James Michael Ritze (born October 16, 1948) is an American politician from the state of Oklahoma United States. A Republican, Ritze served as a member of the Oklahoma House of Representatives, representing the 80th district, which includes parts of Tulsa and Wagoner counties.

==Career==
Ritze was first elected to the Oklahoma House of Representatives in 2008. He sponsored a bill in 2009 to have a monument to the Ten Commandments installed at the Oklahoma State Capitol. His family supplied $10,000 to fund the monument, which was installed in 2012.

On the night of Thursday, October 23, 2014, someone drove a vehicle across the Oklahoma State Capitol lawn and into the monument, shattering it. Police impounded the vehicle and started an investigation. A second copy of the monument has been made and erected to replace it.

In July 2015, the Oklahoma Supreme Court ruled that the re-erected monument must be removed because it violates the Oklahoma Constitution. The case was Prescott v. Oklahoma Capitol Preservation Commission.

Ritze has a hardline stance on immigration. In an interview with a local news reporter on May 10, 2017, Ritze (referring to 82,000 non-English speaking students in Oklahoma) suggested that the state "identify them and then turn them over to ICE to see if they truly are citizens" and then asked, "and do we really have to educate non-citizens?" The Washington Post noted that the 1982 U.S. Supreme Court decision Plyler v. Doe prohibits states from denying education based on immigration status.
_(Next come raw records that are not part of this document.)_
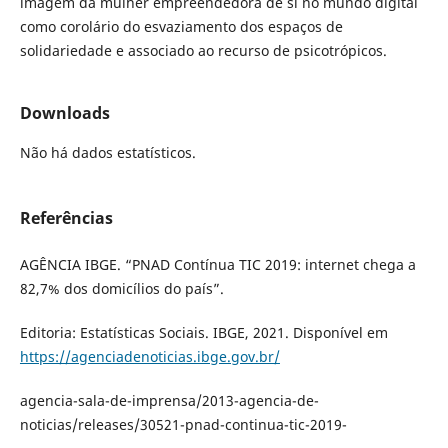
imagem da mulher empreendedora de si no mundo digital
como corolário do esvaziamento dos espaços de
solidariedade e associado ao recurso de psicotrópicos.
Downloads
Não há dados estatísticos.
Referências
AGÊNCIA IBGE. “PNAD Contínua TIC 2019: internet chega a
82,7% dos domicílios do país”.
Editoria: Estatísticas Sociais. IBGE, 2021. Disponível em
https://agenciadenoticias.ibge.gov.br/
agencia-sala-de-imprensa/2013-agencia-de-
noticias/releases/30521-pnad-continua-tic-2019-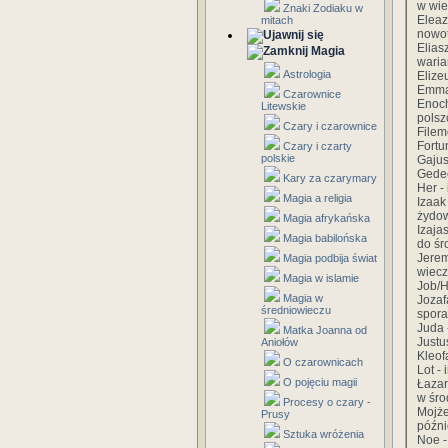
w wie
Znaki Zodiaku w
Elea
mitach
nowot
Elias
Magia
waria
Astrologia
Elize
Emman
Czarownice
Enoc
Litewskie
polsz
Czary i czarownice
Filem
Fortu
Czary i czarty
polskie
Gajus
Gedeo
Kary za czarymary
Her -
Magia a religia
Izaak
żydow
Magia afrykańska
Izaja
Magia babilońska
do śr
Jerem
Magia podbija świat
wiecz
Magia w islamie
Job/H
Magia w
Jozaf
średniowieczu
spora
Juda 
Matka Joanna od
Justu
Aniołów
Kleof
O czarownicach
Lot -
O pojęciu magii
Łazar
w śro
Procesy o czary -
Mojże
Prusy
późni
Sztuka wróżenia
Noe -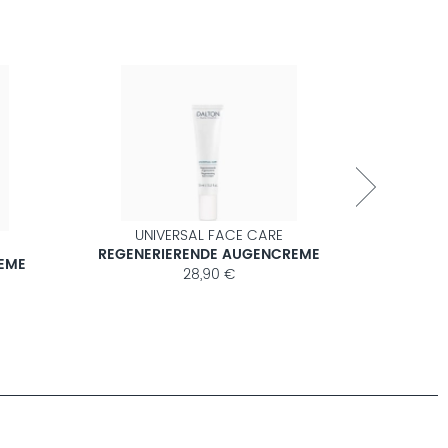
MEHR ERFAHREN
NEU
UNIVERSAL FACE CARE
REGENERIERENDE AUGENCREME
EME
BER
28,90 €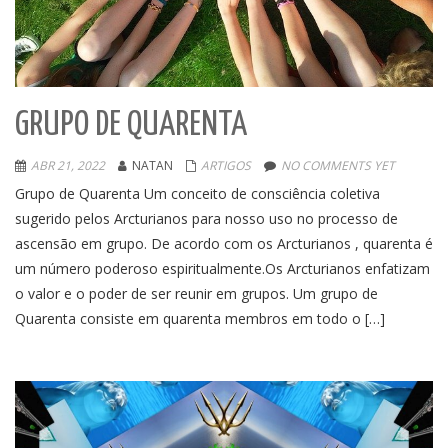
GRUPO DE QUARENTA
ABR 21, 2022
NATAN
ARTIGOS
NO COMMENTS YET
Grupo de Quarenta Um conceito de consciência coletiva
sugerido pelos Arcturianos para nosso uso no processo de
ascensão em grupo. De acordo com os Arcturianos , quarenta é
um número poderoso espiritualmente.Os Arcturianos enfatizam
o valor e o poder de ser reunir em grupos. Um grupo de
Quarenta consiste em quarenta membros em todo o […]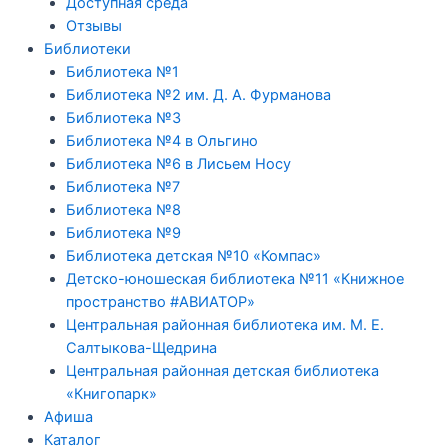
Доступная среда
Отзывы
Библиотеки
Библиотека №1
Библиотека №2 им. Д. А. Фурманова
Библиотека №3
Библиотека №4 в Ольгино
Библиотека №6 в Лисьем Носу
Библиотека №7
Библиотека №8
Библиотека №9
Библиотека детская №10 «Компас»
Детско-юношеская библиотека №11 «Книжное
пространство #АВИАТОР»
Центральная районная библиотека им. М. Е.
Салтыкова-Щедрина
Центральная районная детская библиотека
«Книгопарк»
Афиша
Каталог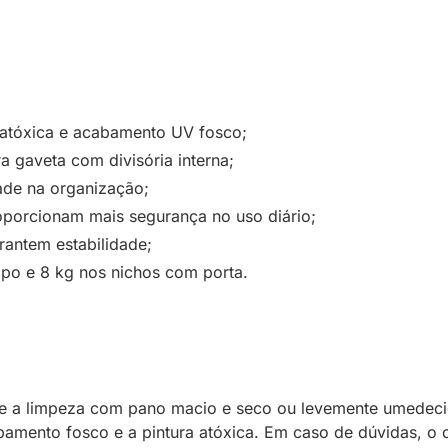
 atóxica e acabamento UV fosco;
a gaveta com divisória interna;
dade na organização;
porcionam mais segurança no uso diário;
antem estabilidade;
po e 8 kg nos nichos com porta.
 a limpeza com pano macio e seco ou levemente umedecido
bamento fosco e a pintura atóxica. Em caso de dúvidas, o 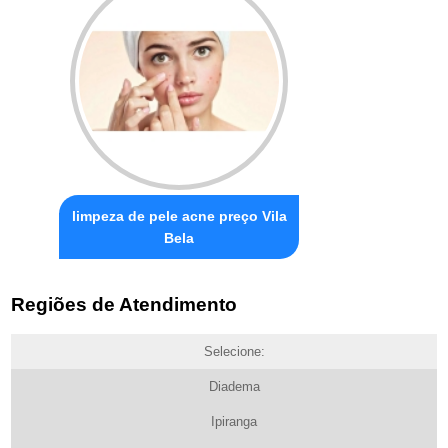
limpeza de pele acne preço Vila
Bela
Regiões de Atendimento
Selecione:
Diadema
Ipiranga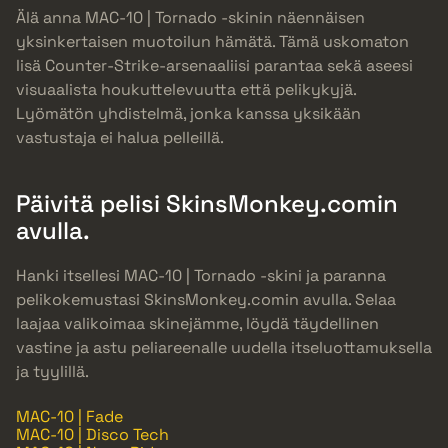
Älä anna MAC-10 | Tornado -skinin näennäisen
yksinkertaisen muotoilun hämätä. Tämä uskomaton
lisä Counter-Strike-arsenaaliisi parantaa sekä aseesi
visuaalista houkuttelevuutta että pelikykyjä.
Lyömätön yhdistelmä, jonka kanssa yksikään
vastustaja ei halua pelleillä.
Päivitä pelisi SkinsMonkey.comin
avulla.
Hanki itsellesi MAC-10 | Tornado -skini ja paranna
pelikokemustasi SkinsMonkey.comin avulla. Selaa
laajaa valikoimaa skinejämme, löydä täydellinen
vastine ja astu peliareenalle uudella itseluottamuksella
ja tyylillä.
MAC-10 | Fade
MAC-10 | Disco Tech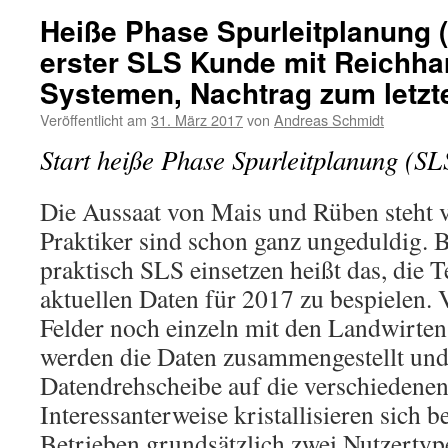
Heiße Phase Spurleitplanung (
erster SLS Kunde mit Reichha
Systemen, Nachtrag zum letzt
Veröffentlicht am
31. März 2017
von
Andreas Schmidt
Start heiße Phase Spurleitplanung (SL
Die Aussaat von Mais und Rüben steht v
Praktiker sind schon ganz ungeduldig. B
praktisch SLS einsetzen heißt das, die 
aktuellen Daten für 2017 zu bespielen.
Felder noch einzeln mit den Landwirte
werden die Daten zusammengestellt und 
Datendrehscheibe auf die verschiedenen
Interessanterweise kristallisieren sich 
Betrieben grundsätzlich zwei Nutzertyp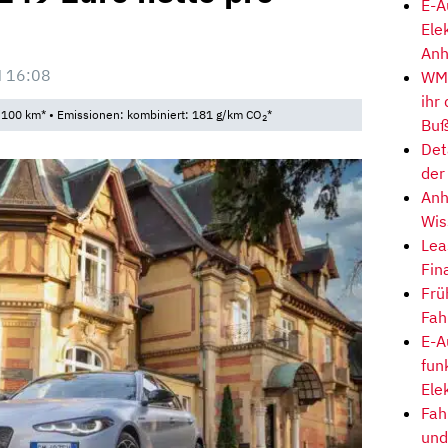
E-A
Ele
Anh
 16:08
WM-
ihr
/100 km* • Emissionen: kombiniert: 181 g/km CO
*
2
Buß
Det
der
Anh
Wis
Lea
Fin
Frü
Fah
E-A
fun
Ele
Fah
und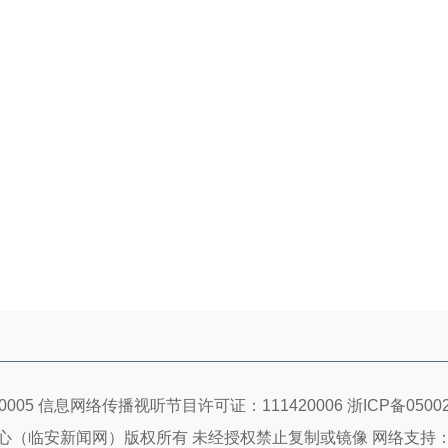
005 信息网络传播视听节目许可证：111420006
浙ICP备05002
心（临安新闻网）版权所有 未经授权禁止复制或镜像 网络支持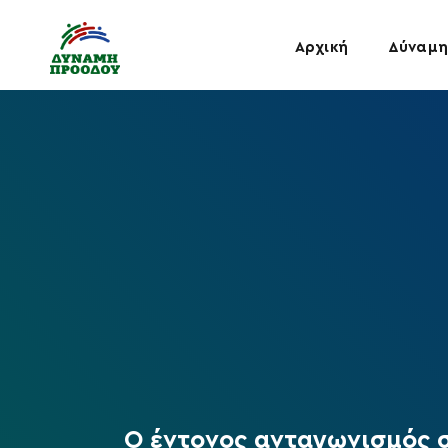
Αρχική
Δύναμη
Ο έντονος ανταγωνισμός 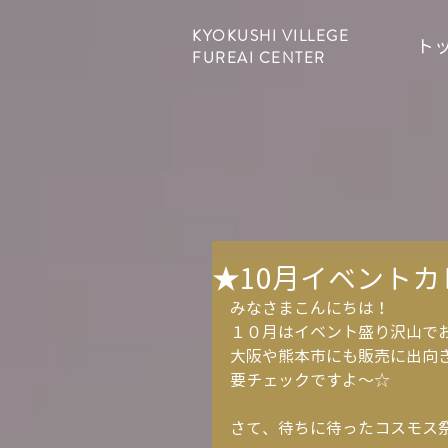
KYOKUSHI VILLEGE
ト
FUREAI CENTER
★10月イベント
みなさまこんにちは！
１０月はイベント盛り沢山でお届
大阪や熊本市にも販売に出向
要チェックですよ～☆
さて、待ちに待ったコスモス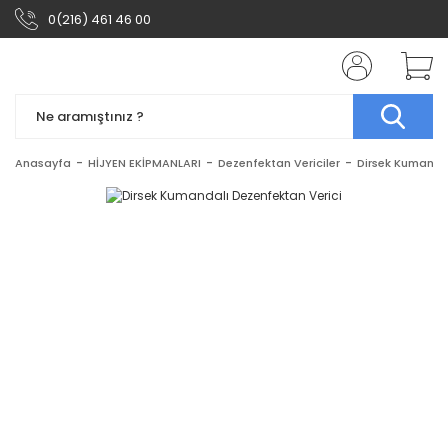
0(216) 461 46 00
Anasayfa
HİJYEN EKİPMANLARI
Dezenfektan Vericiler
Dirsek Kumandal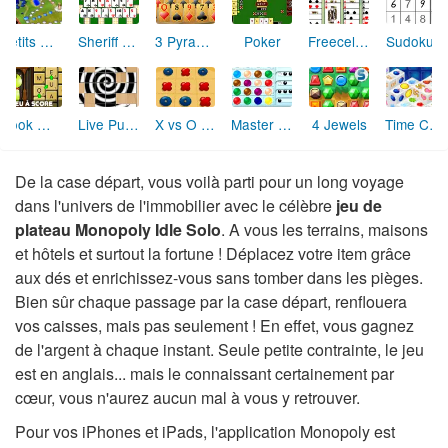
3 Pyramid Tripeaks
Poker
Petits Chevaux
Freecell Solitaire
Sudoku 2
Sheriff Tripeaks
Book Worm Français
Live Puzzle
X vs O (Morpion)
Master Mind
4 Jewels
Time Cubes
De la case départ, vous voilà parti pour un long voyage
dans l'univers de l'immobilier avec le célèbre
jeu de
plateau Monopoly Idle Solo
. A vous les terrains, maisons
et hôtels et surtout la fortune ! Déplacez votre item grâce
aux dés et enrichissez-vous sans tomber dans les pièges.
Bien sûr chaque passage par la case départ, renflouera
vos caisses, mais pas seulement ! En effet, vous gagnez
de l'argent à chaque instant. Seule petite contrainte, le jeu
est en anglais... mais le connaissant certainement par
cœur, vous n'aurez aucun mal à vous y retrouver.
Pour vos iPhones et iPads, l'application Monopoly est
In May 2018, Ritze was accused of embellishing his military record by claiming to have been injured in the line of duty.

Ritze was defeated in the primary election in August 2018.

== Personal life ==
Ritze is married to Connie Ritze, a registered nurse, with whom he has four children. He is a Sunday school teacher and an ordained deacon at Arrow Heights Baptist Church in Broken Arrow.